Horris held out the box before him and began to chant. “Rashun, oblight, surena! Larin, kestel, maneta! Ruhn!”
Something hissed in Horris Kew’s ears, a long, slow sigh of satisfaction laced with pent-up rage and fury and the promise of slow revenge. Instantly the room’s light went from white-gold to wicked green, a pulsing reflection of some color given off deep within a primeval forest where old growth still holds sway and clawed things yet patrol the final perimeters of their ancient world. Horris would have dropped the Tangle Box if his hands would have obeyed him, but they seemed inexplicably locked in place, his fingers turned to claws about the carved surface, his nerve endings tied to the sudden pulse of life that rose from within. The top of the box simply disappeared and from out of its depths rose a wisp of something Horris Kew had thought he would never see again.
Fairy mists.
They rose in a veil and settled across the steel door that blocked entry to the tunnel, masking it like paint, then dissolving it until nothing remained but a vague hint of shadows at play against a black-holed nothingness.
“Hurry!” Biggar hissed at his ear, already speeding past. “Go through before it closes!”
The bird was gone in an instant, and his disappearance seemed to propel Horris Kew on as well, flinging himself after, still carrying the once-treasured box. He could have looked into it now to see what was hidden there. It was lidless, and he could have peeked to discover its secret. Once he would have given anything to do so. Now he dared not.
He went through the veil, through the web of fairy mists come somehow out of his past, eyes wide and staring, thinking to find almost anything waiting, to have almost anything happen. There was a sudden vision of vanishing gold coins and fading palatial grounds, the bitter tally of his losses, the sum total of five wasted years. It was there and then gone. He found himself in a corridor that lacked floor or ceiling or walls, a thin light that he swam through like a netted fish seeking to escape its trap. There was no movement around him, no sound, no sense of being or time or place, only the passage and the frightening belief that any deviation would see him lost forever.
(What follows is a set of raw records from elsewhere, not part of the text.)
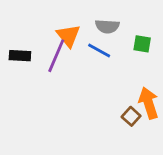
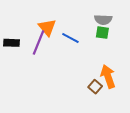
gray semicircle: (107, 26) -> (103, 20), moved

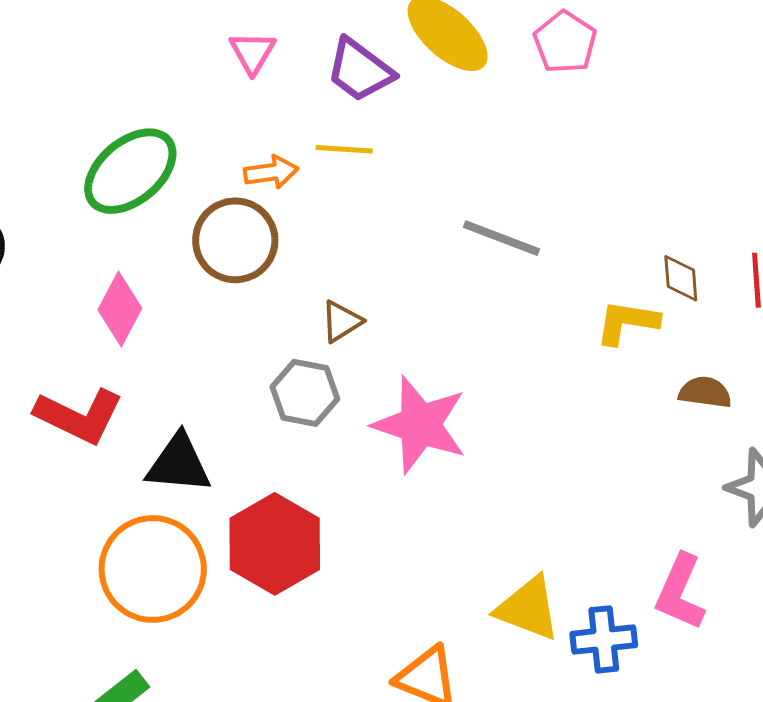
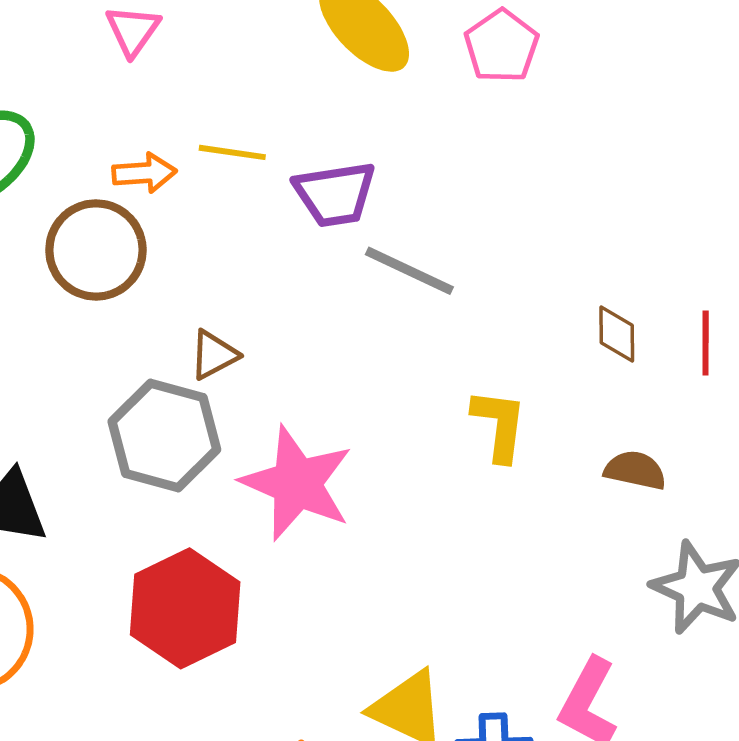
purple trapezoid: (360, 70) -> (335, 194), moved, turned -50
yellow L-shape: (627, 322) -> (499, 425), moved, turned 84
gray hexagon: (305, 393) -> (164, 435), size x1.4
red hexagon: (275, 544) -> (185, 608), moved

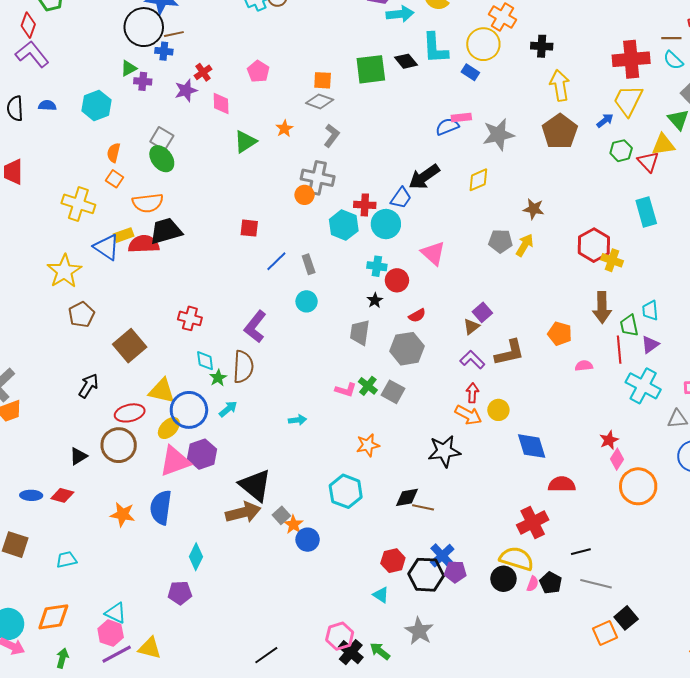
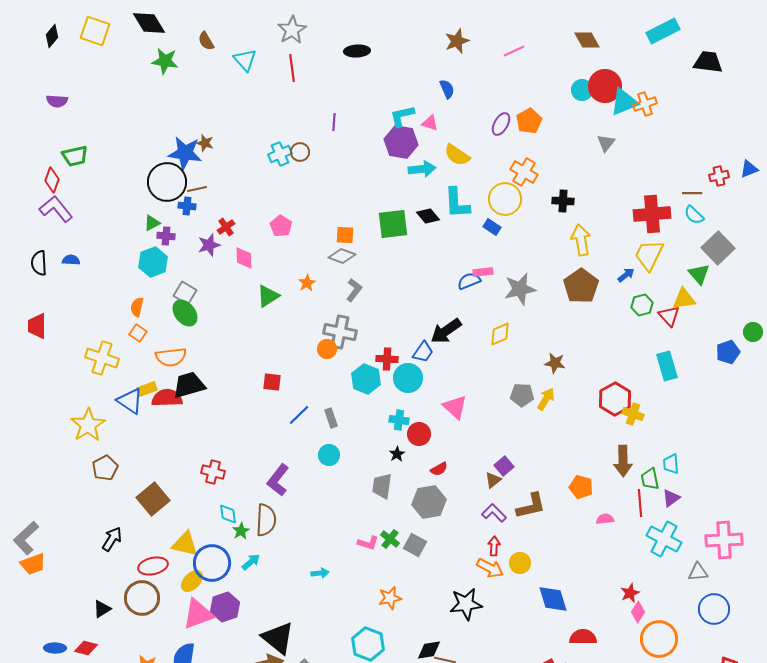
cyan hexagon: (96, 105) -> (153, 262), moved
What have I done? he asked himself in terror and dismay.
No answer came, and he struggled on like a man coated in hardening mud, the freeze of night working down to the marrow of his bones, the cold of his fate a certainty that whispers wretchedly of lost hope. He thought he could see Biggar, thought he could hear the bird’s paralyzed squawk, and took heart from the fervent hope that the miserable creature’s suffering was greater than his own.
And then abruptly the mists were gone, and he was free of the paralytic light. It was night, and the night was velvet black, the warm air filled with pleasant smells and reassuring sounds. He stood upon a plain, the grasses thick and soft against his feet and ankles, their windswept flow running on like an ocean toward distant mountains. He glanced skyward. Eight moons glowed brightly—mauve, peach, burnt rose, jade, beryl, sea green, turquoise, and white. Their colors mixed and flooded down upon the sleeping land.
It can’t be!
Biggar emerged from somewhere behind him, flying rather unsteadily, lighting on the nearest of a cluster of what appeared to be small pin oaks colored bright blue. He shook himself, preened briefly, and glanced around.
When he saw the moons, he jumped a foot. “Awk!” he croaked, forgetting himself momentarily. He spit in distaste and shivered. “Horris?” he whispered. His eyes were as wide as saucers, no small feat for a bird. “Are we where I think we are?”
Horris was unable to answer. He was unable to speak at all. He simply stared skyward, then around at the landscape, then down at his feet, then at the rune-scripted surface of the Tangle Box, lidded once more and closed away.
Landover! This was Landover!
“Welcome home, Horris Kew,” a low hiss came from over his shoulder—insidious, pervasive, and as cold as death.